For power simulations, we also assume six phenotypes are recorded. As discussed in Kocarnik et al. (2014), pleiotropy involves both highly correlated phenotypes and phenotypes that are very diverse. To simulate this, we again assume that continuous phenotypes follow a multivariate normal distribution but that the pairwise trait correlations are drawn from a uniform distribution. We separately consider scenarios reflecting low correlation (pairwise correlation of phenotypes drawn from a uniform distribution with bounds (0,0.3)), medium correlation (0.3,0.5), or high correlation (0.5,0.7). We also varied the number of phenotypes that are truly associated: we assume either two or four of the six phenotypes are associated with the causal variants in the region. For the rare variants test, we assume that 5% of rare variants in the region are causal. For each causal variant, we simulated the effect as β = (0.4 + N(0,0.1)) × |log10 MAF| such that less frequent alleles have larger effects on the outcome (Wu et al., 2010). For the common variants test, we assume that 1% of common variants in the region are causal. For each causal common variant, we assume a fixed effect where β = loge 1.5, which is based on the work of Ionita-Laza et al. (2013b). For tests of continuous traits, we compare our method with RF-KMR, a robust univariate gene-based test of a continuous phenotype using within-family information (Jiang et al., 2014) that does not consider multiple phenotypes simultaneously. As RF-KMR tests each phenotype individually, it is necessary to adjust for the six tests performed. As the phenotypes are correlated, direct application of the Bonferroni correction will be conservative. We instead calculate the number of effective tests, Meffective, as the number of principal components able to explain 90% of the variance of phenotypes. We then calculate the adjusted threshold as αeffective = α/Meffective. Compared to traditional Bonferroni correction, this threshold will achieve appropriate type I error rate and increased power.
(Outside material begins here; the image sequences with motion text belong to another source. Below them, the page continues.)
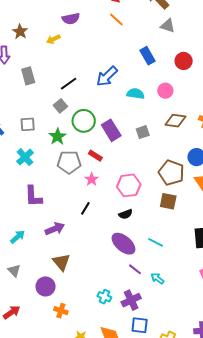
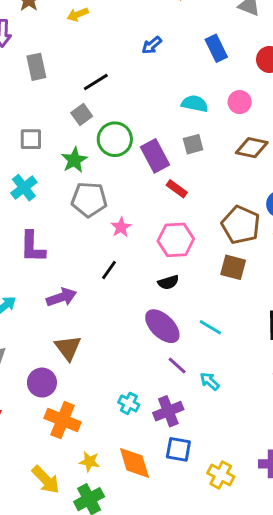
blue arrow: (107, 76) -> (152, 45), moved, size x0.6
gray square: (143, 132) -> (193, 144), moved
red rectangle: (95, 156) -> (177, 189), moved
orange cross: (61, 311) -> (63, 420), size x1.6

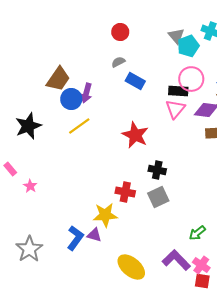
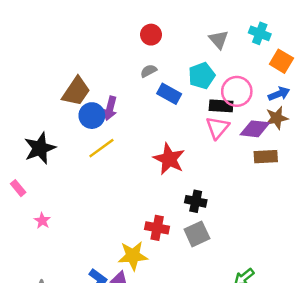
cyan pentagon: (188, 46) -> (202, 76), moved
pink rectangle: (10, 169) -> (18, 188), moved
We performed additional simulations to address how much of a power loss our robust method suffered compared to using observed genotype information when confounding due to population stratification does not exist and furthermore investigated whether our proposed two-stage strategy for testing can help restore the performance of the robust method in such instances. Here we simulate only European haplotypes. Given N trios, we separately consider population-based samples of , and N unrelated individuals. We again consider six continuous phenotypes with medium pairwise trait correlation, of which either two or four are assumed to be truly associated with the causal variants in the region. For the trios, we implemented the two-stage screening procedure described by Jiang et al. (2014) where observed parental genotypes (from which the between-family component is derived) across several gene regions are first tested for cross-phenotype associations using the GAMuT method. We then use the resulting p-values to select a subset of top gene regions of interest to test using the robust within-family information in offspring. The tests of the first stage are independent of the tests of the second stage due to orthogonality of between- and within-family components.
GoKinD Data Analysis
As a real-data application example, we applied our method to common variants from a case-parent trio GWAS study of type 1 diabetes from the GoKinD study (Mueller et al., 2006; Pezzolesi et al., 2009). While GoKinD was initially designed to identify genes associated with diabetic nephropathy in type 1-diabetes patients, the study collected additional phenotypes that can potentially provide more insights in this line of research, such as systolic blood pressure (SBP), diastolic blood pressure (DBP), high-density lipoprotein (HDL), and body mass index (BMI). Via dbGaP (see Web Resources), the study made available phenotype and genotype data on 584 parent-offspring trios on dbGaP (dbGaP accession numbers phs000018.v2.p1 and phs000088.v1.p1). All subjects were genotyped using the Affymetrix Mapping 500K array. We used the annotation file from the 1000 Genomes Project to identify common SNPs that fell within known genes. After excluding genes with less than two common variants, 9,647 genes and 131,366 SNPs were included in our analysis. We used our novel cross-phenotype test to test the association between the 9,647 genes and SBP, DBP, HDL, BMI. We also adjusted for important covariates in our model: gender, age, renal function status (proteinuric, dialysis, renal transplant or other), smoking status, insulin intake (yes or no), anti-hypertension drug intake (yes or no), lipid lowering medication intake (yes or no). We applied both our method and univariate RF-KMR testing to the dataset.
Results
Type I Error Rate
We first applied our method to 5,000 simulated datasets that were subjected to confounding. For each simulation, we sampled 500 trios (125 European and 375 African) from the pool of 10,000 simulated haplotypes. We constructed the test statistics using both the original GAMuT test based on observed genotype (sensitive to population stratification) as well as our modified approach based only on the within-family component (which is robust to population stratification). We chose the weighted linear kernel to form the genotype similarity matrix, where weight was generated through the beta distribution density function evaluated at the minor allele frequency: weight~beta(MAF, 1, 25) (Wu et al., 2011). We further chose the projection matrix to form the phenotype similarity matrix.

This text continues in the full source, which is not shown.